23 miles southwest of the west jetty green marker and start watching your bottom machine in 125 feet of water there is stuff all over the place out there


----------



## inshorecatch (Oct 1, 2007)

tailfisher said:


> post some numbers George , I know you have some good one's.


we know you dont have any
TIMBER HOLES 
30 09.809
86 53.483

TIMBER HOLE 


30 09.930
86 54.634

TIMBER HOLE 


30 07.409
87 01.474

TIMBER HOLE 


30 07.508
87 01.631

TIMBER HOLE 


30 07.262
87 01.389

TIMBER HOLES 


30 11.134
86 51.534


----------



## lobsterman (Sep 30, 2007)

tailfisher said:


> post some numbers George , I know you have some good one's.


 
:thumbsup::whistling::yes:


----------



## submariner (Oct 2, 2007)

Inshorecatch, didn't know it was that easy--- just ask and you will recieve Just kidding it was veryyyyyyyyyyyyy nice to post the numbers


----------



## alm (Aug 23, 2008)

Inshorecatch could you please delete my new numbers because i dont want ever body fishing them.


----------



## submariner (Oct 2, 2007)

alm said:


> Inshorecatch could you please delete my new numbers because i dont want ever body fishing them.

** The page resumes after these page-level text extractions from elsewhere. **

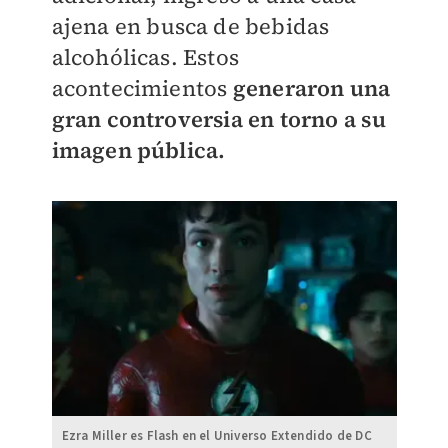
ajena en busca de bebidas
alcohólicas. Estos
acontecimientos
generaron una
gran controversia en torno a su
imagen pública.
Ezra Miller es Flash en el Universo Extendido de DC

 Thanks for the chuckle :whistling:


----------



## lobsterman (Sep 30, 2007)

alm said:


> Inshorecatch could you please delete my new numbers because i dont want ever body fishing them.


 

There aren't ant fish on the timberholes anyway!!!!!:thumbup:


----------



## Burnt Drag (Jun 3, 2008)

It's been a few years since I've visited the TH. If you are a diver, you will see some of the most beautiful underwater scenery in our area. We once freegaffed some file fish on the surface there. I took the largest lobster I've ever seen at the TH in 1993.


----------



## Burnt Drag (Jun 3, 2008)

This is a photo of a photo taken before digital cameras came along. And yes, the bug tasted heavenly.


----------



## FenderBender (Oct 2, 2007)

That is a sea monster!!!!! I want to dive there, wow


----------



## lobsterman (Sep 30, 2007)

Burnt Drag said:


> This is a photo of a photo taken before digital cameras came along. And yes, the bug tasted heavenly.


Man now you went and let the cat out of the bag.:no:


----------



## WhackUmStackUm (Jan 31, 2010)

burnt drag said:


> this is a photo of a photo taken before digital cameras came along. And yes, the bug tasted heavenly.


wow!


----------



## Firefishvideo (Jul 1, 2010)

Many of you have probably already seen this, but Here is a link to some footage I shot on Timberholes a couple years ago.
http://vimeo.com/4484044
I have to say I've NEVER seen a bug That big out there!


----------



## tailfisher (Oct 7, 2007)

cool video scott


----------



## presnells (Dec 19, 2010)

I can't thank you enough for the numbers.


----------



## presnells (Dec 19, 2010)

Very cool video


----------



## pappastratos (Oct 9, 2007)

timber holes,,,nah,,,that is where UFO's have collected limestone for their warp drive propulsion units. Or it could have been where the aliens had a underwater port and that is where the legs of the platform were mounted into the rock,,,


----------